As an anecdote, I do most development on unsupported hardware, unsupported distro and unsupported kernel, with the upstream driver, using whatever was on llvm main that morning. That mostly works despite positioning myself as most likely to run into bugs.
Are there any docker images containing this? I'd like to avoid getting into dependency hell with other software on my system, as happens all too often with new technologies.
Generally speaking I expect Vulkan to be slower than ROCm given it's designed for generic gaming across GPU vendors, so the takeaway is, whenever ROCm is available and usable, we should use ROCm. And it's the same for CUDA vs Vulkan.
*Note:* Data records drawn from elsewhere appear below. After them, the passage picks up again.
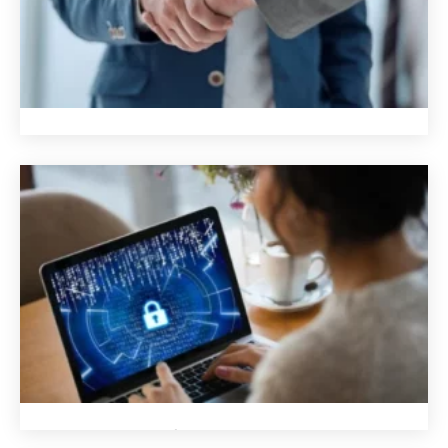
We are trusted
We are trusted
We are a reliable source of knowledge for businesses of all
sizes and industries. We are confident in our products and
services, which include enterprise-grade hardware and
software that offer our customers superior redundancy
and resilience.
We are proud of our work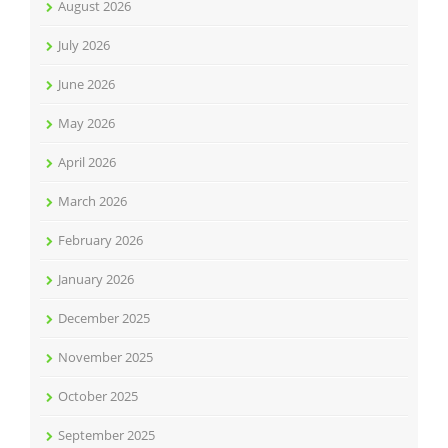
August 2026
July 2026
June 2026
May 2026
April 2026
March 2026
February 2026
January 2026
December 2025
November 2025
October 2025
September 2025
This is coming! Myself and others at OctoML and in the TVM community are actively working on multi-gpu support in the compiler and runtime. Here are some of the merged and active PRs on the multi-GPU (multi-device) roadmap:
The first target will be LLM's on multiple NVIDIA GPUs but as with all of MLC-LLM effort, the approach will generalize to other hardware including AMD's wonderful hardware.
True and there are some other issues to be addressed. Those two particular issue is on our roadmap.
Regarding quantization, we wanted to develop a code path that absorbs any quantization formats, for example, those from GGML or GPTQ, so that they could be all used. ML compilation (MLC) is agnostic to any quantization formats, but we just haven't exposed such abstractions yet.
On CPU offloading, imagine if you are writing PyTorch, it should be as simple as a one-liner `some_tensor.cpu()` to bring something down to host memory, and `some_tensor.cuda()` to get it back to CUDA - seems a low-hanging fruit but it's not implemented yet in MLC LLM :( Lots of stuff to do and we should make this happen soon.
Thanks! Just curious why there is no "team" or "about us" page? It's nice sharing credit, but it also is a little unsettling when blog posts do not name contributors.
Good work though. And you have an activity community on github, congratulations.
Really depends on how good ROCm support for WSL2 is. Our team don't have a windows machine so could not verify ourselves, but if you got ROCm set up properly on WSL2, MLC LLM should work out of the box
I don't think TVM advertised a lot on its full capabilities, for example, high-perf codegen for dynamic shapes without auto-tuning, or auto-tuning-based codegen, at least in the past few years, and that might be one of the factors it doesn't got a lot of visibility.